The Progressive Policy Institute (PPI) is a Democratic Party-aligned policy shop that promotes a “liberal hawk” line on foreign affairs and “market-friendly” economic policies. Billing itself as “the original ‘ideal mill’ for Bill Clinton’s New Democrats,” PPI’s website proclaims an agenda of “promoting break-the-mold ideas aimed at economic growth, national security and modern, performance-based government.”[1]

PPI was founded in 1989 by Will Marshall and Al From as a project of the Third Way Foundation.[2] Closely associated with the now-defunct Democratic Leadership Council (DCL), PPI has claimed that its mission "arises from the belief that America is ill-served by an obsolete left-right debate that is out of step with the powerful forces reshaping our society and economy." In a 1996 “New Progressive Declaration,” PPI claimed to advocate "a philosophy that adapts the progressive tradition in American politics to the realities of the information age and points to a 'third way' beyond the liberal impulse to defend the bureaucratic status quo and the conservative bid to simply dismantle government."[3] The group’s agenda has included "confronting global disorder by building enduring new international structures of economic and political freedom."[4]

The core principles of the "third way movement" are set forth in the DLC/PPI's 1996 publication, The New Progressive Declaration: A Political Philosophy for the Information Age. In it, third way leaders argue that enduring progressive values must be adapted to include uncompromising support for free market and free trade economics, a strong military with a global presence, an end to the politics of “entitlement,” a rejection of affirmative action, an embrace of competitive enterprise, and a reduction of the government’s role in development policy.[5] Expressing the opinion of many progressive Democrats, Robert Kuttner of the American Prospect wrote that the political approach of the DLC amounts to "splitting the difference with a Republican administration."[6]

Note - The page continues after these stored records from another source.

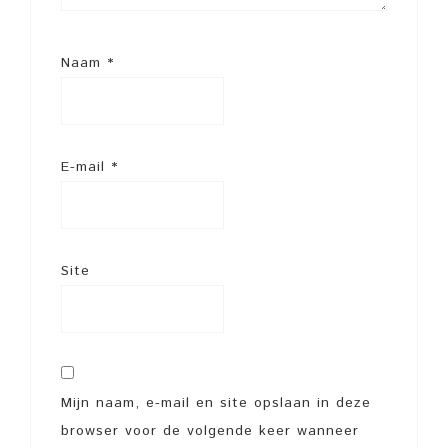
Naam
*
E-mail
*
Site
Mijn naam, e-mail en site opslaan in deze
browser voor de volgende keer wanneer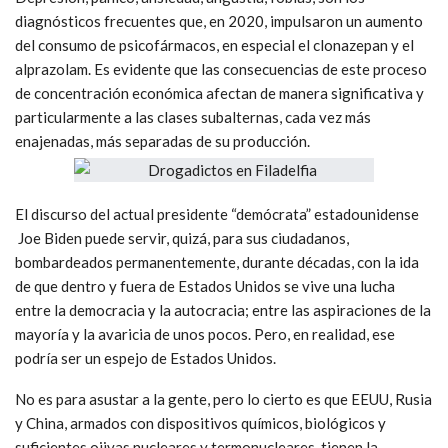
diagnósticos frecuentes que, en 2020, impulsaron un aumento
del consumo de psicofármacos, en especial el clonazepan y el
alprazolam. Es evidente que las consecuencias de este proceso
de concentración económica afectan de manera significativa y
particularmente a las clases subalternas, cada vez más
enajenadas, más separadas de su producción.
El discurso del actual presidente “demócrata” estadounidense
Joe Biden puede servir, quizá, para sus ciudadanos,
bombardeados permanentemente, durante décadas, con la ida
de que dentro y fuera de Estados Unidos se vive una lucha
entre la democracia y la autocracia; entre las aspiraciones de la
mayoría y la avaricia de unos pocos. Pero, en realidad, ese
podría ser un espejo de Estados Unidos.
No es para asustar a la gente, pero lo cierto es que EEUU, Rusia
y China, armados con dispositivos químicos, biológicos y
suficientes ojivas nucleares y termonucleares, tienen la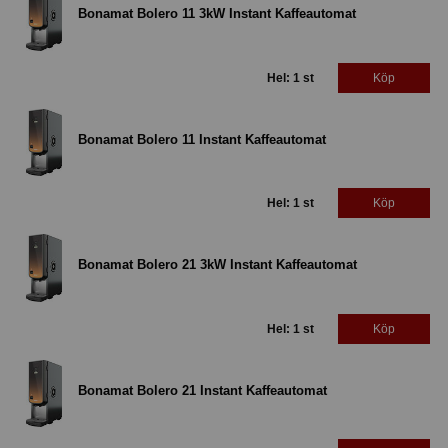
Bonamat Bolero 11 3kW Instant Kaffeautomat
Hel: 1 st
Köp
Bonamat Bolero 11 Instant Kaffeautomat
Hel: 1 st
Köp
Bonamat Bolero 21 3kW Instant Kaffeautomat
Hel: 1 st
Köp
Bonamat Bolero 21 Instant Kaffeautomat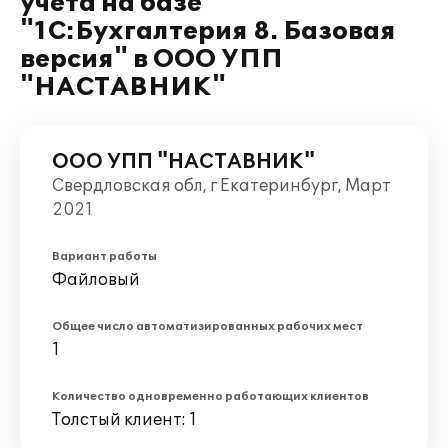
учета на базе
"1С:Бухгалтерия 8. Базовая
версия" в ООО УПП
"НАСТАВНИК"
ООО УПП "НАСТАВНИК"
Свердловская обл, г Екатеринбург, Март
2021
Вариант работы
Файловый
Общее число автоматизированных рабочих мест
1
Количество одновременно работающих клиентов
Толстый клиент: 1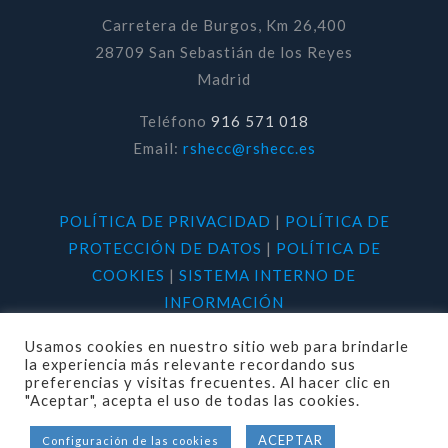
Carretera de Burgos, Km 26,400
28709 San Sebastián de los Reyes
Madrid
Teléfono
916 571 018
Email:
rshecc@rshecc.es
POLÍTICA DE PRIVACIDAD
|
POLÍTICA DE
PROTECCIÓN DE DATOS
|
POLÍTICA DE
COOKIES
|
SISTEMA INTERNO DE
INFORMACIÓN
Usamos cookies en nuestro sitio web para brindarle
la experiencia más relevante recordando sus
preferencias y visitas frecuentes. Al hacer clic en
"Aceptar", acepta el uso de todas las cookies.
© 2020 RSHECC. Todos los derechos
ACEPTAR
Configuración de las cookies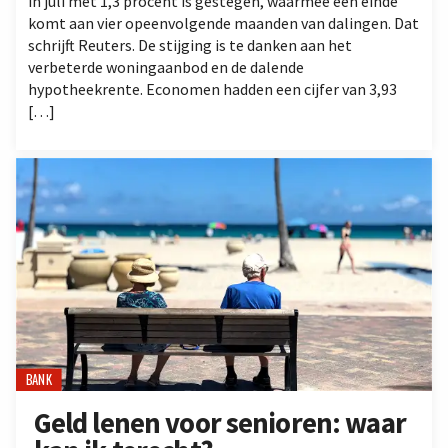
in juli met 1,3 procent is gestegen, waarmee een einde
komt aan vier opeenvolgende maanden van dalingen. Dat
schrijft Reuters. De stijging is te danken aan het
verbeterde woningaanbod en de dalende
hypotheekrente. Economen hadden een cijfer van 3,93
[…]
BANK
Geld lenen voor senioren: waar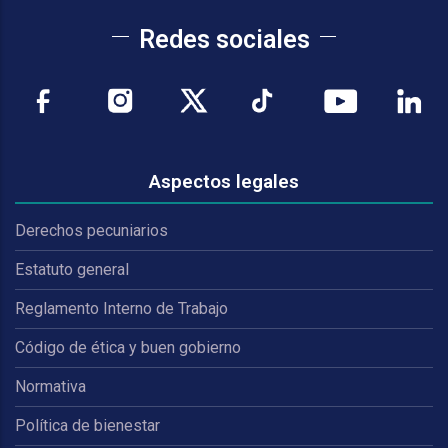
Redes sociales
Aspectos legales
Derechos pecuniarios
Estatuto general
Reglamento Interno de Trabajo
Código de ética y buen gobierno
Normativa
Política de bienestar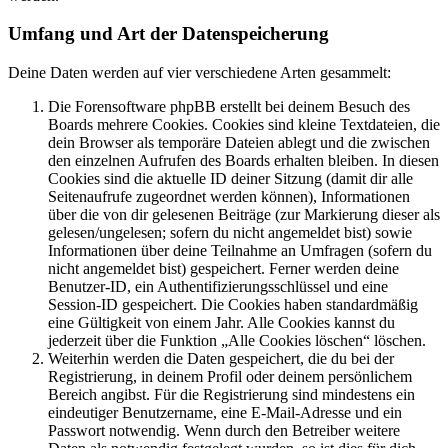
Umfang und Art der Datenspeicherung
Deine Daten werden auf vier verschiedene Arten gesammelt:
Die Forensoftware phpBB erstellt bei deinem Besuch des
Boards mehrere Cookies. Cookies sind kleine Textdateien, die
dein Browser als temporäre Dateien ablegt und die zwischen
den einzelnen Aufrufen des Boards erhalten bleiben. In diesen
Cookies sind die aktuelle ID deiner Sitzung (damit dir alle
Seitenaufrufe zugeordnet werden können), Informationen
über die von dir gelesenen Beiträge (zur Markierung dieser als
gelesen/ungelesen; sofern du nicht angemeldet bist) sowie
Informationen über deine Teilnahme an Umfragen (sofern du
nicht angemeldet bist) gespeichert. Ferner werden deine
Benutzer-ID, ein Authentifizierungsschlüssel und eine
Session-ID gespeichert. Die Cookies haben standardmäßig
eine Gültigkeit von einem Jahr. Alle Cookies kannst du
jederzeit über die Funktion „Alle Cookies löschen“ löschen.
Weiterhin werden die Daten gespeichert, die du bei der
Registrierung, in deinem Profil oder deinem persönlichem
Bereich angibst. Für die Registrierung sind mindestens ein
eindeutiger Benutzername, eine E-Mail-Adresse und ein
Passwort notwendig. Wenn durch den Betreiber weitere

As of early 2013, PPI listed a staff of six, including president Will Marshall, executive director Lindsay Mark Lewis, chief economic strategist Michael Mandel, public affairs director Steven Chlapecka, economist Diana Carew, housing policy director Jason Gold, and managing director for policy and strategy Anne Kim.[7] Josh Block, a former AIPAC spokesman and as of 2012 the director of the neoconservative-leaning Israel Project, is a former senior fellow. In late 2011, Block stirred controversy by publicly accusing bloggers at Think Progress and Media Matters of “borderline anti-Semitism” for their criticism of U.S. policy toward Israel, leading even high-profile Israel advocates like Lanny Davis to distance themselves from Block’s remarks (for more, see Right Web’s profile of Block).

Most of PPI’s work concerns domestic and economic policy, but members of the think tank also weigh in on foreign policy issues. Since the election of President Barack Obama, PPI has pushed for hawkish approaches to various foreign policy dilemmas confronting the United States, including Iran. In particular, the institute has championed strengthening sanctions in an effort to end Iran’s nuclear program. PPI senior fellow Jim Arkedis wrote in late 2010, “To keep Iran from getting the bomb, the international community has to keep its boot on Tehran’s neck until the day it agrees to unfettered access to all of Iran’s nuclear facilities.”[8]

Despite its hawkish orientation, the Democratic-aligned group supported the reelection of Barack Obama over Republican challenger Mitt Romney during the 2012 election. In a variety of writings at the time, Will Marshall took aim at Romney’s attempt to capitalize on the murder of U.S. Ambassador Christopher Stephens in Benghazi, Libya, and more generally at the candidate’s struggle to differentiate his own foreign policy from Barack Obama’s. “In Romney's retro world, it's 1979 all over again, with Obama in the role of Jimmy Carter and Libya standing in for Iran,” Marshall wrote for Politico in October 2012. “But even as he tries to channel Ronald Reagan, Romney often sounds more like George W. Bush, especially when he claims that bold assertions of American power and leadership will bring our enemies to heel and cause the rest of the world to fall in line. To which Obama has a compelling answer: Been there, done that. Obama's job [at the foreign policy debate] is to expose the unreality of Romney's glib criticisms and force him to explain what he would actually do differently if he becomes Commander in Chief. With the spotlight momentarily off the economy, it's the president's turn to take the offensive.”[9]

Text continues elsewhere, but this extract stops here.